French Q3 GDP is expected to be confirmed at 0.3%, coming in much better than Germany which is in the depths of a manufacturing recession.

Unemployment levels, however have continued to remain low with German unemployment set to remain at 5% for November.

Even in Italy which has much higher unemployment has seen its jobs numbers come down in recent months, with expectations that we could see a fall to 9.8% for the three months to October. EU unemployment is expected to remain steady at 7.5%.

The European Central Bank could get some welcome news this morning with the latest flash CPI numbers for November expected to show a rise to 0.9% from 0.7% in October, while core prices are expected to nudge up to 1.2% from 1.1%.

These numbers are still well short of the ECB’s mandate of 2%, however they will still be welcomed by a central bank that will shortly see a review into its policy framework, as to how to meet its mandate in the future.
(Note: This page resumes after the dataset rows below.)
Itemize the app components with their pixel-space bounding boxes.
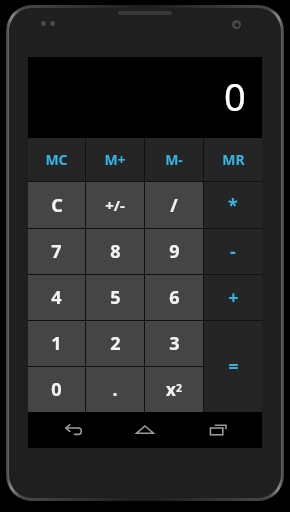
button[interactable]: 0	[28, 367, 85, 412]
button[interactable]: 3	[145, 321, 203, 366]
button[interactable]: MR	[204, 138, 262, 181]
button[interactable]: Recent apps	[190, 413, 246, 447]
staticText: 3	[169, 331, 180, 356]
button[interactable]: 1	[28, 321, 85, 366]
staticText: 7	[51, 239, 62, 264]
button[interactable]: =	[204, 321, 262, 412]
button[interactable]: 4	[28, 275, 85, 320]
button[interactable]: .	[86, 367, 144, 412]
button[interactable]: 2	[86, 321, 144, 366]
button[interactable]: x	[145, 367, 203, 412]
button[interactable]: *	[204, 182, 262, 228]
staticText: M-	[165, 150, 183, 169]
button[interactable]: Home	[117, 413, 173, 447]
staticText: 9	[169, 239, 180, 264]
staticText: 0	[51, 377, 62, 402]
staticText: 0	[224, 70, 246, 122]
button[interactable]: +	[204, 275, 262, 320]
button[interactable]: Back	[45, 413, 101, 447]
button[interactable]: -	[204, 229, 262, 274]
staticText: M+	[104, 150, 126, 169]
button[interactable]: 5	[86, 275, 144, 320]
staticText: 2	[176, 381, 183, 395]
staticText: +/-	[105, 195, 125, 215]
button[interactable]: M-	[145, 138, 203, 181]
staticText: 2	[110, 331, 121, 356]
staticText: *	[228, 193, 238, 218]
staticText: C	[51, 193, 63, 218]
button[interactable]: 7	[28, 229, 85, 274]
button[interactable]: C	[28, 182, 85, 228]
staticText: MR	[222, 150, 245, 169]
staticText: x	[166, 378, 176, 401]
staticText: +	[228, 285, 239, 310]
staticText: 8	[110, 239, 121, 264]
button[interactable]: M+	[86, 138, 144, 181]
staticText: 4	[51, 285, 62, 310]
staticText: =	[228, 354, 239, 379]
staticText: .	[112, 377, 118, 402]
staticText: 1	[51, 331, 62, 356]
button[interactable]: 9	[145, 229, 203, 274]
staticText: -	[230, 239, 236, 264]
button[interactable]: +/-	[86, 182, 144, 228]
button[interactable]: /	[145, 182, 203, 228]
staticText: MC	[45, 150, 68, 169]
staticText: 6	[169, 285, 180, 310]
button[interactable]: 6	[145, 275, 203, 320]
button[interactable]: MC	[28, 138, 85, 181]
button[interactable]: 8	[86, 229, 144, 274]
staticText: /	[170, 193, 178, 218]
staticText: 5	[110, 285, 121, 310]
The pound slipped back a touch yesterday, after the initial boost of this week’s YouGov poll. While the results of the poll are encouraging reading for the Conservatives, there are still two weeks to go until polling day and given the polarising nature of both leaders of the main parties, voting intentions are likely to remain fluid right up to polling day.

There is also some UK credit data out with consumer credit for October expected to remain resilient at £0.9bn. Mortgage Approvals are also expected to stay solid at 65.4k.

EURUSD – appears stuck in a tight range with support at the lows this month just above the 1.0980 level. The risk remains for a move below the 1.0980 level, with a break opening up a return to the October lows of 1.0880. Broader resistance can be found at the 1.1180 area and 200-day MA.

GBPUSD – finding some buoyancy above 1.2800, however the resistance at the 1.3000 area continues be a key barrier, while we also have support at the 1.2760 area. The 200-day MA at 1.2680 is a big support level and while above it the scenario remains bullish for 1.3200.

EURGBP – briefly broke below the 0.8500 level and has rebounded a touch but still looks on course to retest the lows this year at 0.8410. Resistance remains at the 0.8670/80 area, and recent range highs.

USDJPY – looks to be heading up towards the 110.00 area and trend line from the 2018 highs at 114.75. Support now comes in at the 108.70 area, as well as interim support at the 108.20 area and 50-day MA.